İbn Haldun’un düşüncesinde iklimin sıcaklığı insanın sadece bedensel özelliklerine etki
etmez. İklim aynı zamanda insanların ahlaksal özelliklerine ve karakterlerine de etki
etmektedir. Birinci ve ikinci iklim kuşağına denk gelen sıcak bölgelerde yaşayanlar genellikle
aceleci, hafifmeşrep, eğlenceye ve zevke düşkün, anlayışları kıt ve kararsız olurlar. Bunlar
çok fazla gelecek kaygısı taşımazlar. Fas’ın kısmen soğuk yaylalarında yaşayanlar ise
bunların tersine daha kaygılı ve üzüntülüdürler. Bunlar eğlenceye çok fazla düşkün olmazlar
ve geleceğe dair algıları ise genelde karamsardır (Ibn Khaldun, 2009/I: 1/IV, 266–268).
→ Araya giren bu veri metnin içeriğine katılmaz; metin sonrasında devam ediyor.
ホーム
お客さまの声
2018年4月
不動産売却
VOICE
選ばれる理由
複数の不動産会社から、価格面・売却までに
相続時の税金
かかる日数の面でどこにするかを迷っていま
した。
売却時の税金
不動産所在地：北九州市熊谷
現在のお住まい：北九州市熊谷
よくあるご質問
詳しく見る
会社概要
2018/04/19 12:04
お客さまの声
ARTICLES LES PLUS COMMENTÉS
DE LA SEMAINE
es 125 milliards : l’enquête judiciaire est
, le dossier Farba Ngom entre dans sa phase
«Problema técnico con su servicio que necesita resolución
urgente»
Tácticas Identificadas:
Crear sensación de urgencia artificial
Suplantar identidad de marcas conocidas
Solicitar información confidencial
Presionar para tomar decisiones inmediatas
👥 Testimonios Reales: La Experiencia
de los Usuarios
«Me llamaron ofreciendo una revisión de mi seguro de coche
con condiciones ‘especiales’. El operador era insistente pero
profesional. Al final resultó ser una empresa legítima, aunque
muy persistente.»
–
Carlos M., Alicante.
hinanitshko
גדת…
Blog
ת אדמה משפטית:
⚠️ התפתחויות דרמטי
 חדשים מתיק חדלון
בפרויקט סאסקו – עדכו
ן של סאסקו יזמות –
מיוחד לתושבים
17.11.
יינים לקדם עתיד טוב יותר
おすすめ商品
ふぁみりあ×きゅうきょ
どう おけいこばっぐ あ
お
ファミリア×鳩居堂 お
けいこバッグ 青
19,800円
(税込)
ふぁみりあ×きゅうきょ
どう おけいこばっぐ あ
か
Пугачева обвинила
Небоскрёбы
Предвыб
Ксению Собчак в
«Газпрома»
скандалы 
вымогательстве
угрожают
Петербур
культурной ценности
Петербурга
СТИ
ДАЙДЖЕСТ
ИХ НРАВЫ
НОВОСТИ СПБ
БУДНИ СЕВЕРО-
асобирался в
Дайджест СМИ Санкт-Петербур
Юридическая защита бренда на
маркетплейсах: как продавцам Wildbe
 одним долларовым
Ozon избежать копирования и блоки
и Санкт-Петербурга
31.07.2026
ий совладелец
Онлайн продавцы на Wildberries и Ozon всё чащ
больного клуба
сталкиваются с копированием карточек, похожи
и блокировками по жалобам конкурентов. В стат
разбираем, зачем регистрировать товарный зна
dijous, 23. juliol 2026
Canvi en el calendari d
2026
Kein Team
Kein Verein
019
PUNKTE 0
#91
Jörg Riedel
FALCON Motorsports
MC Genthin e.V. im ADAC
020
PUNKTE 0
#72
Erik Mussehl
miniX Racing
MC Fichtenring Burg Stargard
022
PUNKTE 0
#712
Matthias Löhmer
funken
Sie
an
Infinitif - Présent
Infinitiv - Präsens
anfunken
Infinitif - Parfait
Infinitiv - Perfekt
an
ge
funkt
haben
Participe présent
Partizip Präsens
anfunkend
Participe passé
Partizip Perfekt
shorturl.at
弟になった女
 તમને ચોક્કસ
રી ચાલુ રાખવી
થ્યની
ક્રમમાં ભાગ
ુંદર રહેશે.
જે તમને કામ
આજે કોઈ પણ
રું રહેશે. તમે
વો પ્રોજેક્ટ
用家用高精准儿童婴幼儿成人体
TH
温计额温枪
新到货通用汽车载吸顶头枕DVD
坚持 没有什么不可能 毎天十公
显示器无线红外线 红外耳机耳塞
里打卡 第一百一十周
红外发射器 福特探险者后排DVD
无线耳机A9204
İbn Haldun’un gıda malzemeleri açısından kıt imkânlarla yaşayan insanların ahlaki faziletler
bakımından üstün olduklarını söylerken kullandığı temel kıstaslardan biri şudur: Bolluk içinde
yaşamaya alışan insanlar, içinde bulundukları lüks yaşamın kendilerine dayattığı zorunlu
olmayan ihtiyaçları karşılayabilmek için meşru olmayan yollara başvurabilirler (Uygun, 2008:
28). Bedeviler ise az miktardaki gıda maddesiyle kanaatkâr bir biçimde yaşayabilmektedirler.
Onların mecburiyetten razı oldukları bu kanaat durumu, determinist bir şekilde onların ahlaki
özelliklerini belirlemektedir. Bu durumu formüle etmek gerekirse, lüks yaşam sebeptir;
ahlakın buna bağlı olarak bozulması ise sonuçtur (Koçak, 2009: 52).
İbn Haldun olumsuz yorumlarını daha ziyade, havanın çok sıcak olduğu birinci ve ikinci iklim
kuşaklarında yaşayan Sudanlılar ve zenciler üzerine yoğunlaştırmıştır. Bu konuda onun somut
gözlemlerinden hareket ettiği söylenebilir. Çünkü buralarda yaşayan insanlarla çeşitli vesileler
ile teması olmuştur. Bu nedenle, bu bölgelerde yaşayan insanlar hakkındaki fikirlerini kişisel
gözlemlerinden hareketle oluşturmuş ve bazen abartılı ifadelerle anlatmıştır. Buna karşılık
Page 5
onun, yedinci iklim bölgesi dediği kuzey kutbuna yakın bölgelerde yaşayan Slavlar ve
Eskimolar ile ilgili somut gözlemleri yoktur. Bu yüzden onlarla ilgili çok fazla yorum
yapmamıştır. Yalnızca, teorisinin iç tutarlılığı adına çıkarımda bulunmuştur. Bu çıkarıma
göre, havanın çok sıcak olması bir bölgeyi insan yaşamı açısından elverişsiz hale getiriyorsa,
havanın çok soğuk olması da aynı sonuca götürmelidir. Bu çıkarımını bazı seyyahlardan ve
denizcilerden rivayet edilen bazı bilgilerle birleştirerek soğuk iklimlerde yaşayan insanlar
hakkındaki düşüncelerini oluşturmuştur. Dolayısıyla, yedinci bölgede yaşadığını belirttiği
insanlar ile ilgili çok net ve sağlam bilgilere sahip değildir.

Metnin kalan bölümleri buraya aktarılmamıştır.